Designing Ansible for flexibility and simplicity

When I was first getting started with Ansible, I struggled a lot with the layout for my projects. The Ansible best practices docs were a little bit of help (they’ve gotten way better), but like most “best practices” they solve for a very simple use case.

Google generally wasn’t much help either. Most of what I found solved for “I am running a two tier application on a couple of machines”.

It sounds like it would be a simple problem to solve, but thinking through all the requirements, there are a lot of things to consider.

I need a layout that is flexible with some areas of enforced consistency, covering multiple app stacks in different clouds, accounts, and environments. I also need it to be as simple and easy-to-understand as possible, so I can hand it off to others. Finally, I need something that can be self-contained for easy portability and testing.

So I came up with my own layout, and so far, it seems to work pretty well.

└── ansible
    ├── ansible.cfg
    ├── callback_plugins
    ├── library
    ├── environments
    │   ├── biz_unit_1
    │   │   ├── dev
    │   │   │   ├── group_vars
    │   │   │   │   ├── dev.yml
    │   │   │   │   └── secret.yml
    │   │   │   └── host_vars
    │   │   │       ├── api_server.yml
    │   │   │       ├── db.yml
    │   │   │       ├── router.yml
    │   │   │       └── webserver.yml
    │   │   ├── prod
    │   │   ├── qa
    │   │   ├── shared
    │   │   ├── api_server.yml
    │   │   ├── db.yml
    │   │   ├── router.yml
    │   │   └── webserver.yml
    │   ├── biz_unit_2
    │   └── biz_unit_3
    ├── global_vars
    ├── inv
    │   ├── ec2.ini
    │   ├──
    │   └── hosts
    └── roles
        ├── apache2
        ├── general_server_config
        ├── java_jdk
        ├── mysql
        ├── nginx
        ├── postfix
        └── varnish

* a very pared-down and sanitized version of what 
I work in day to day

Let’s break this down a little to explain the rationale.

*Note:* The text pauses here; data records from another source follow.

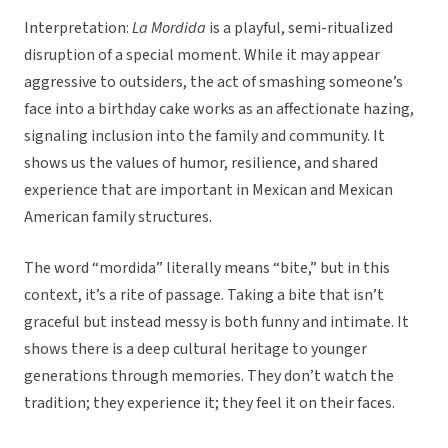
Interpretation:
La Mordida
is a playful, semi-ritualized
disruption of a special moment. While it may appear
aggressive to outsiders, the act of smashing someone’s
face into a birthday cake works as an affectionate hazing,
signaling inclusion into the family and community. It
shows us the values of humor, resilience, and shared
experience that are important in Mexican and Mexican
American family structures.
The word “mordida” literally means “bite,” but in this
context, it’s a rite of passage. Taking a bite that isn’t
graceful but instead messy is both funny and intimate. It
shows there is a deep cultural heritage to younger
generations through memories. They don’t watch the
tradition; they experience it; they feel it on their faces.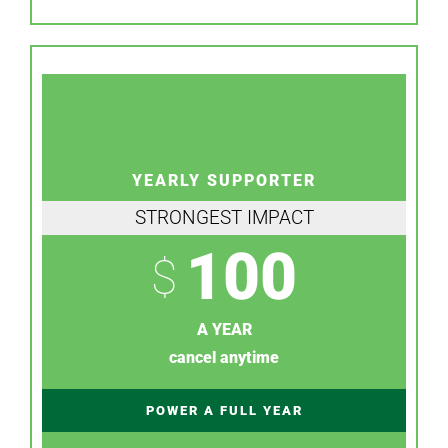
YEARLY SUPPORTER
STRONGEST IMPACT
100
$
A YEAR
cancel anytime
POWER A FULL YEAR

The root directory (I’d recommend tossing it in /opt/ansible) and its contents are all stored in source control, including ansible.cfg, a callback_plugins directory, and a library directory. This means ALL Ansible config and customizations can be version controlled and made portable.  The library directory may, in turn, reference git sub-projects for different modules, but can be included in the main repo either way.

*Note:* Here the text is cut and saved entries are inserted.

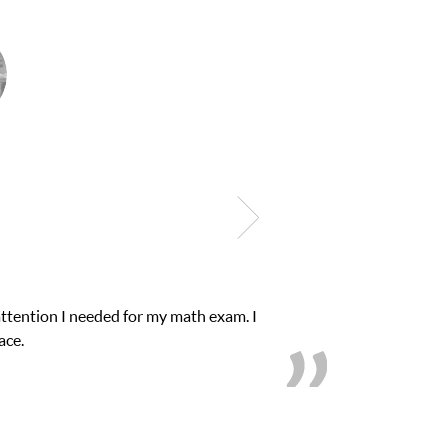
ck. Club Z! assigned Charlotte (our tutor) and
’s.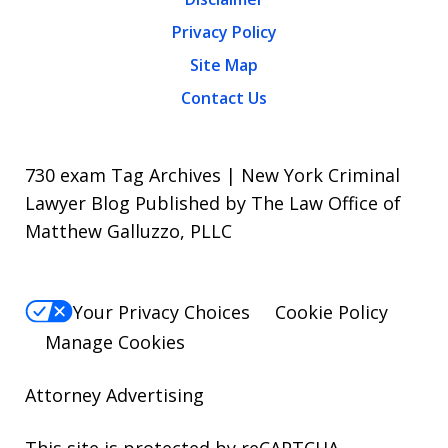
Privacy Policy
Site Map
Contact Us
730 exam Tag Archives | New York Criminal
Lawyer Blog Published by The Law Office of
Matthew Galluzzo, PLLC
Your Privacy Choices
Cookie Policy
Manage Cookies
Attorney Advertising
This site is protected by reCAPTCHA.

I’ve seen a lot of guides that say to put everything in /etc/ansible with the Ansible binary. This will make your Ansible install fragile and difficult to port/share. I’d recommend against it.

Environments contains folders for each business unit or application family (whichever is appropriate). The biz unit folders have sub-folders for their environments (dev, qa, prod). These folders are where the Ansible group_vars and host_vars live and allow for consistent references from roles and the CLI in the form of /environments/{{ bu_name }}/{{ env }}/host_vars/{{ app_role }}.yml

Secret.yml files can be added at whatever level makes sense to hold the Ansible Vault-encrypted variables for the environment or host.

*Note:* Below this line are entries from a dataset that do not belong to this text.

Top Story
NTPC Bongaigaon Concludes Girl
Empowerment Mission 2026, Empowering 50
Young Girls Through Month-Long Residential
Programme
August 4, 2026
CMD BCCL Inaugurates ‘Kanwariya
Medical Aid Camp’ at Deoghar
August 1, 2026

The root of each biz unit’s folder contains the playbooks for each host/stack. These are not variables, but the references to roles which in turn consume the environmental variables.

Example: /environments/biz_unit_1/webserver.yml would be something like:

- hosts: tag_Role_webserver
    - general_server_config
    - java_jdk
    - tomcat
    - '{{ env }}/host_vars/webserver.yml'
    - '{{ env }}/group_vars/{{ env }}.yml'

Global_vars contains what it says on the tin. These are variables that apply to all hosts and/or environments.

Inv – Dynamic inventory scripts for cloud providers live here, as does a static inventory file with a couple of localhost-specific settings in it (mostly done as a workaround to some buggy Ansible variable parsing).

You will find docs that suggest that you put host vars into an inventory file. This doesn’t make sense unless you are dealing with a static, traditional environment, and even then it can get ugly.

Doing as much as you can with the dynamic inventories will minimize the number of vars you need to keep track of and prevent situations were you are working against old data (that’s the dynamic part).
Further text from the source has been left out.